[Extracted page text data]
══════════════════════════════
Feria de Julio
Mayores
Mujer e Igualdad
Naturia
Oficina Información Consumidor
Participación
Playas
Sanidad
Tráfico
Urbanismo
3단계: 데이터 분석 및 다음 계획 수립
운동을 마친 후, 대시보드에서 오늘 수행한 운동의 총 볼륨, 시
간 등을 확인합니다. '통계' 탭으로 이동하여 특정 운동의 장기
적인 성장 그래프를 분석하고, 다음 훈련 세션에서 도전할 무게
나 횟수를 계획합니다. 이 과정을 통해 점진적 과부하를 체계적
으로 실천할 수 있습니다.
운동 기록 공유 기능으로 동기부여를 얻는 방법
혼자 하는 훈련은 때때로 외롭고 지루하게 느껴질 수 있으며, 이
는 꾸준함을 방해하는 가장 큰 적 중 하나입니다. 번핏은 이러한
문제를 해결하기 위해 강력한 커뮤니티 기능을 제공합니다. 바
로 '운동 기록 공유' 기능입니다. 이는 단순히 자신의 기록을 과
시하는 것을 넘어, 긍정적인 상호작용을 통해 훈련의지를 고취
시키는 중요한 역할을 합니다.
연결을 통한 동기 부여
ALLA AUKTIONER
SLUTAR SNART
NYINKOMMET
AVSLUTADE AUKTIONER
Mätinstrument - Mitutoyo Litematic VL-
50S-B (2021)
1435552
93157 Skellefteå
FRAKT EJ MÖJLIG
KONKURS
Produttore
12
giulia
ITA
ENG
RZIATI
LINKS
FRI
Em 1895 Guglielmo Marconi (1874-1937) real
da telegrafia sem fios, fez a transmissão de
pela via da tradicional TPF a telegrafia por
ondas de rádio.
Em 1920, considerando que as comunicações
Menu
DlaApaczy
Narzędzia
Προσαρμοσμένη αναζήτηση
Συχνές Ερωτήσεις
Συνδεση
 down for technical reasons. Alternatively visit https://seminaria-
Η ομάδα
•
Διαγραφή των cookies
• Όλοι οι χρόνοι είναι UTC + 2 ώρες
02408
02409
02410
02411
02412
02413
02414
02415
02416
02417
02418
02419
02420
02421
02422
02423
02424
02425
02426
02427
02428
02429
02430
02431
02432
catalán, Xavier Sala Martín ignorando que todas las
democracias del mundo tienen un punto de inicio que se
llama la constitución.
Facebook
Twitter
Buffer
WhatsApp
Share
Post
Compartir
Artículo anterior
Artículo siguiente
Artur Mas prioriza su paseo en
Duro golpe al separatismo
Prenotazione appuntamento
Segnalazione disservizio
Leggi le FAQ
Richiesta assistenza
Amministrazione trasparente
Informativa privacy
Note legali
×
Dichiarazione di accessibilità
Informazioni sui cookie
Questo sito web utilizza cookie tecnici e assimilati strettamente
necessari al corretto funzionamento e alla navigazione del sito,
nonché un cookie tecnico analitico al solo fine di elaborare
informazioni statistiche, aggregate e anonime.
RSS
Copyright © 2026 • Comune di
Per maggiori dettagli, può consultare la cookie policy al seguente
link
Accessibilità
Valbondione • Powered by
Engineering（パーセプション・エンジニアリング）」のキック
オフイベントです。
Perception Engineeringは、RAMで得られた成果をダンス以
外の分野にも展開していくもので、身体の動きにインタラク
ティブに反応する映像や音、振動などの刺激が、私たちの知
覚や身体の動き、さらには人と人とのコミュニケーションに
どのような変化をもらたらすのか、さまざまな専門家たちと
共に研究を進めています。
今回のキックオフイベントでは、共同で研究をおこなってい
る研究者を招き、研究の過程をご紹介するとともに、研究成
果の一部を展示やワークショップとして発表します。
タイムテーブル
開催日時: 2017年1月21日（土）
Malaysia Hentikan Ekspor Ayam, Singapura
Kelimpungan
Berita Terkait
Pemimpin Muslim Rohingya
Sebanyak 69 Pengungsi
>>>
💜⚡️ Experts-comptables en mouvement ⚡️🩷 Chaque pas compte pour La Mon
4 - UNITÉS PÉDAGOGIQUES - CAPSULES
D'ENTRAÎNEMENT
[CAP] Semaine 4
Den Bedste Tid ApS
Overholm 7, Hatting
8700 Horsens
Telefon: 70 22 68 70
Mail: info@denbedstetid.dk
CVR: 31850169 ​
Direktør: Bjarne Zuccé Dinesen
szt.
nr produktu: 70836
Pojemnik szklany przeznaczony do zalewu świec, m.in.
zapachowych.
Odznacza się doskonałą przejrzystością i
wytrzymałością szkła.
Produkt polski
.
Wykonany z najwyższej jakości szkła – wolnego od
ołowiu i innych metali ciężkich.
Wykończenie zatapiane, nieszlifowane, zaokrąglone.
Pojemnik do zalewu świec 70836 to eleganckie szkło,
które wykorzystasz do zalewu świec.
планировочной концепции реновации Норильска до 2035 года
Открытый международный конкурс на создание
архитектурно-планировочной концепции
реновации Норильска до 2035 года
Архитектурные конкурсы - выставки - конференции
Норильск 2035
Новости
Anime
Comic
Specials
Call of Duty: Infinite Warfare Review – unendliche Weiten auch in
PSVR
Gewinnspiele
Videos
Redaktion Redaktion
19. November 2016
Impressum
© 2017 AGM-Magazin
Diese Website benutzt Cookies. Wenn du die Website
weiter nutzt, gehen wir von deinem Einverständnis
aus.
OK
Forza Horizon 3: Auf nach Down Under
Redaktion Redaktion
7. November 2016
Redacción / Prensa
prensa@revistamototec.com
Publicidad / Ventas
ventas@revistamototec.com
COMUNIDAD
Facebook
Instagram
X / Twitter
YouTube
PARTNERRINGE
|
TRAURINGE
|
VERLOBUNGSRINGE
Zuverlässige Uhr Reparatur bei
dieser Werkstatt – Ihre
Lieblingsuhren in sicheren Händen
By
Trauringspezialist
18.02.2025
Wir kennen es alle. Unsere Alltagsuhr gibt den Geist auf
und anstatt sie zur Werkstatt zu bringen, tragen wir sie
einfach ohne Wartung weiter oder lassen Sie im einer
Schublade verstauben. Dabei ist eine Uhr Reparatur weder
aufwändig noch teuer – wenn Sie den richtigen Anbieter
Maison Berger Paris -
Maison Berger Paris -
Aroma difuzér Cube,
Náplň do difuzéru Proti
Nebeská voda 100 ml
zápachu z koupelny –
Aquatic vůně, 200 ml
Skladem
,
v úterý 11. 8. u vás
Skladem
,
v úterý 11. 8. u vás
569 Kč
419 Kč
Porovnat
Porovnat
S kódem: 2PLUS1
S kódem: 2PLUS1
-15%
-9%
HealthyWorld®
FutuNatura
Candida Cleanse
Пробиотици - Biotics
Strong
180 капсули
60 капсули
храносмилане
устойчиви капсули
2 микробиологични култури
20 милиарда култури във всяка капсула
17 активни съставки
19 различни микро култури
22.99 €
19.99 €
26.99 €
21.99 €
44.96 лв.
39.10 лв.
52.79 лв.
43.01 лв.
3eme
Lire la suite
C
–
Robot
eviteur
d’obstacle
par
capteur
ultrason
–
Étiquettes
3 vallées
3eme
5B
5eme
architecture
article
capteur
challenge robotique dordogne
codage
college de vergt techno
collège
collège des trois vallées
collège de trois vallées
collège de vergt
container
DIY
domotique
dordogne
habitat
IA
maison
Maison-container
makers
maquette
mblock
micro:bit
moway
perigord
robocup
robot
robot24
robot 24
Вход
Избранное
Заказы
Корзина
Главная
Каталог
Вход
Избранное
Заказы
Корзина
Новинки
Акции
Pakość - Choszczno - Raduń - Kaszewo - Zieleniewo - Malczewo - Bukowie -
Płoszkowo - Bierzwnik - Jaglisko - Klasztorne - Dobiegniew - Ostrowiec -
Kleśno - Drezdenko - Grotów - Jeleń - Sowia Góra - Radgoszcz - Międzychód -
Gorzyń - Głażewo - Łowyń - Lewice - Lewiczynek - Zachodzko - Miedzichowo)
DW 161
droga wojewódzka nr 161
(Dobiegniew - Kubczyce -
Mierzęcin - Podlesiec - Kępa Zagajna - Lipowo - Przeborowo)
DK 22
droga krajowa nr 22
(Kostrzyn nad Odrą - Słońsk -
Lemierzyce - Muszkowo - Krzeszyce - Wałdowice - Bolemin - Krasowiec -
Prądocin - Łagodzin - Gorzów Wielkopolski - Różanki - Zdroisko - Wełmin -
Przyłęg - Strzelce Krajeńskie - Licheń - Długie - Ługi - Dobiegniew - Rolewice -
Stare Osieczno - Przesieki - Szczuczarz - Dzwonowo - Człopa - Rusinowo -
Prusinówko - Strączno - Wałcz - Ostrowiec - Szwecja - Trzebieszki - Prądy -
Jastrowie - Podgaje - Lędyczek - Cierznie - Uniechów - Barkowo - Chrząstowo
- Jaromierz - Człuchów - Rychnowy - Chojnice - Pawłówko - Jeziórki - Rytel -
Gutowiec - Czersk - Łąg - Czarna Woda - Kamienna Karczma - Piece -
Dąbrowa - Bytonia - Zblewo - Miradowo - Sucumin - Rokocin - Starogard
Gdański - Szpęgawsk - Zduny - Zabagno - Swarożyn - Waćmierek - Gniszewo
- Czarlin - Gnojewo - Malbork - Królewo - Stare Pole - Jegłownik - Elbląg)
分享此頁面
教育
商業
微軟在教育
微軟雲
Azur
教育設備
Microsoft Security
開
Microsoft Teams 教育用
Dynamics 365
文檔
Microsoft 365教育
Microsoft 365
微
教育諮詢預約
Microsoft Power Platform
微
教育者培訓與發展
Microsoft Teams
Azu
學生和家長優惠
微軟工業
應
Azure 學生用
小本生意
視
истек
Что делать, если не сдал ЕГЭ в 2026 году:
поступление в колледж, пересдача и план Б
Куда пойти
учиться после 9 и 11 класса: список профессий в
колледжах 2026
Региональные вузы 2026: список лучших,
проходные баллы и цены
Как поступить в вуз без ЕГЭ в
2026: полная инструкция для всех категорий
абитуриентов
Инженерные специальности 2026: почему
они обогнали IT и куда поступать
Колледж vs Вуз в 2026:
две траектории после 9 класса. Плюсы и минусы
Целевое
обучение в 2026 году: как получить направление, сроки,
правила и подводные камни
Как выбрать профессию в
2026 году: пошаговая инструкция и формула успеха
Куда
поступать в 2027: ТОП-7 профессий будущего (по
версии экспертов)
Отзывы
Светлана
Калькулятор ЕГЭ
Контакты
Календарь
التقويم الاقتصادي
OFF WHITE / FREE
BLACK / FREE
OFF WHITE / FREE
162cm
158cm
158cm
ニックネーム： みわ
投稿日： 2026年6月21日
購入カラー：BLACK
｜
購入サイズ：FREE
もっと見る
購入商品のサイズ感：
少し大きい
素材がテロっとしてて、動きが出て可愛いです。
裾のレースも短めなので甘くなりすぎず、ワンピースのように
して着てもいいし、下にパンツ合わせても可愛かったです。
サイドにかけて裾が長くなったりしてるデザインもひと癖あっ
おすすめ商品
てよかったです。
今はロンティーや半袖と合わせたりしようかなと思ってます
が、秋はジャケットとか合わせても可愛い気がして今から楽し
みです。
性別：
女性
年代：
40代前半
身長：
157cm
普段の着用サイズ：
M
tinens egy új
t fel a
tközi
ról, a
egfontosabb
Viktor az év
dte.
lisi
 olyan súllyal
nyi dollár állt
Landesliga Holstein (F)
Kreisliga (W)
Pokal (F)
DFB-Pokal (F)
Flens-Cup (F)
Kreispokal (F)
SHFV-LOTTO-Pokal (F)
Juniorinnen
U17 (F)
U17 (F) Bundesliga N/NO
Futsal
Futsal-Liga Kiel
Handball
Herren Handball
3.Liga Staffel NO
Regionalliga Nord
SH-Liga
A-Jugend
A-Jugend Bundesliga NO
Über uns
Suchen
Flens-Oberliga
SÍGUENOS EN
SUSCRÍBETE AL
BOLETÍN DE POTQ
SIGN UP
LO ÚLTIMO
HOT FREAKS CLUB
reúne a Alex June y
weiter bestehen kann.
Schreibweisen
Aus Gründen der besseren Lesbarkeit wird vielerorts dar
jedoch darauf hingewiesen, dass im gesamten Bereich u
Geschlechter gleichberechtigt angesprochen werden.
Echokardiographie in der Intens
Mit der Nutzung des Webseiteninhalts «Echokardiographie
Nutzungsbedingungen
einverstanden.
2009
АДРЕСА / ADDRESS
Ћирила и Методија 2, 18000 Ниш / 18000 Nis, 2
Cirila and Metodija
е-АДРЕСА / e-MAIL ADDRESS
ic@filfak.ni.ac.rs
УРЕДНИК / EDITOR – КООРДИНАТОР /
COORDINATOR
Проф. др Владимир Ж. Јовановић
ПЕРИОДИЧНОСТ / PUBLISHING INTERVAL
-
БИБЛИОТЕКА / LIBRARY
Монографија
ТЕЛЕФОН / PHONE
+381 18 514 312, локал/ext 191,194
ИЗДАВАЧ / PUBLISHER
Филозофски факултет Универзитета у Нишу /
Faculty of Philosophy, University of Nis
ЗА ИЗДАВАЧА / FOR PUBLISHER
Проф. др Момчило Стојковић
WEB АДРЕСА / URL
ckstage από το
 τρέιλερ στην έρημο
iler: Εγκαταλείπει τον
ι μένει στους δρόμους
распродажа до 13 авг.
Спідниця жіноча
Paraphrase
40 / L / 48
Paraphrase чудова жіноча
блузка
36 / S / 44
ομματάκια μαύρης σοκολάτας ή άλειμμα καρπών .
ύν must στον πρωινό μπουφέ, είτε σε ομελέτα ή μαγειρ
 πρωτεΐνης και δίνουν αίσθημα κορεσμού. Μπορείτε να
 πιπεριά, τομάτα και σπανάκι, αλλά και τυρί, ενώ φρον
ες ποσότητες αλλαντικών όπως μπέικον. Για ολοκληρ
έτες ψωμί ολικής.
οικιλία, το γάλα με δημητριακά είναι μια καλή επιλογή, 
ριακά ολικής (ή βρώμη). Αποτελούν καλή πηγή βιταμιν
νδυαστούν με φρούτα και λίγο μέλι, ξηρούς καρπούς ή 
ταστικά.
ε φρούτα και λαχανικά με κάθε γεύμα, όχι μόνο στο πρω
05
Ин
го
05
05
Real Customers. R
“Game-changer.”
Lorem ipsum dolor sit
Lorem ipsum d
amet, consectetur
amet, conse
══════════════════════════════
▶ [What needs to be done]:
The number of lines in the records that include "список" is what is needed, with no other words.

▶ [Output]:
2